I loved this book! Five Stars means a thought provoking and powerful reading experience. Gates of Fire is a wonderful story, vividly told and built on "page-turner" techniques as effective as any I've ever met. These warriors, women, mentors, kings, and children evoke love, fear, and honor from the very first paragraph. The jacket blurbs say "epic," and here "epic" doesn't just mean "long and involved." This historical novel is so true to its times that Homer's blend of perspective and immediacy, Herotodus' human interest and recognition of irony, the power of the gods and of fate are recognizable as you read--as well as a touch of dialogue that is about to become Platonic. By the time the first epic simile appeared in a battle narrative, Pressfield's world and the warrior society and life he had animated stood so solidly behind it that it was as powerfully moving, at least for this reader, as those of the Iliad.Also moving were the respect and richness with which this Greek world was imagined. The result is a historical novel whose life invades the present. "What is the opposite of fear? How do I live? What is worth dying for?" As a reader you do march out with the army. You find yourself on a battlefield, not in a table-of-contents from a history book. I recommend this book without reserve to anyone interested in Greek civilization, army life, military history, a meditation on life and time and sacrifice, or simply a good novel. Many thanks to Mr. Pressfield.

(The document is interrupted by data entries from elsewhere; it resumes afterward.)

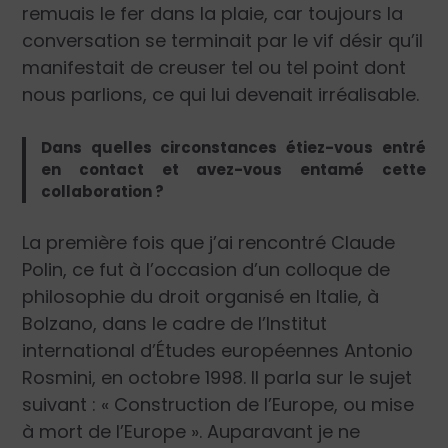
remuais le fer dans la plaie, car toujours la
conversation se terminait par le vif désir qu’il
manifestait de creuser tel ou tel point dont
nous parlions, ce qui lui devenait irréalisable.
Dans quelles circonstances étiez-vous entré
en contact et avez-vous entamé cette
collaboration ?
La première fois que j’ai rencontré Claude
Polin, ce fut à l’occasion d’un colloque de
philosophie du droit organisé en Italie, à
Bolzano, dans le cadre de l’Institut
international d’Études européennes Antonio
Rosmini, en octobre 1998. Il parla sur le sujet
suivant : « Construction de l’Europe, ou mise
à mort de l’Europe ». Auparavant je ne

One of the great war novels.

This book held me from the first page. It fits easily with the great war novels like Shaara's "The Killer Angels", Jones' "The Thin Red Line", and Webb's "Fields of Fire". Pressfield has given us a look into the culture and philosophy of Sparta that has been lacking from any popular accounts of the period. His investigation into the bonds formed among combat soldiers should be read by the MBA's who run our country's defense, from political generals/admirals to the inexperienced bureaucrats and politicians of Clinton's "Free Willie" Defense Department. That said, even those of us shaken by "Saving Private Ryan" understand that the hell of a modern battlefield differs greatly from the hell of the up-close-and-personal, hand-to-hand, sword to shield, nightmare of heavily armored infantry battles in the ancient world.One of the scenes in this book that most stays with me is that of the Spartans Dienekes, Polynikes, Olympieus, and Aristodemos, sent as emissaries to the island of Rhodes to try to rally support for the Greeks. While there, they meet with Egyptian marines (subjects of Persia) and the usual amount of verbal jousting takes place between these men who will soon be fighting each other in Greece. An Egyptian marine teases the Spartans about their short swords, refusing to believe that they are the weapons actually carried into battle. How could such diminutive apple-corers possibly work harm to an enemy? the Egyptian officer wonders aloud.""The trick is"--Dienekes demonstrated, pressing himself chest-to-chest to the Egyptian Tommie--"to get nice and cozy.""And the Spartans do exactly that at Thermopylae.I can never remember the person who said that "a rational army would run away." but this novel offers an explanation for the men who walk into the maelstrom to certain death, why they do it and for whom. With generals like Leonidas, leading from the front of the phalanx, not from a throne well behind the combat, free men excel in giving their all for their freedom, their families and (can one say it these days?) their god(s).Get this book as quickly as you can and read it--slowly.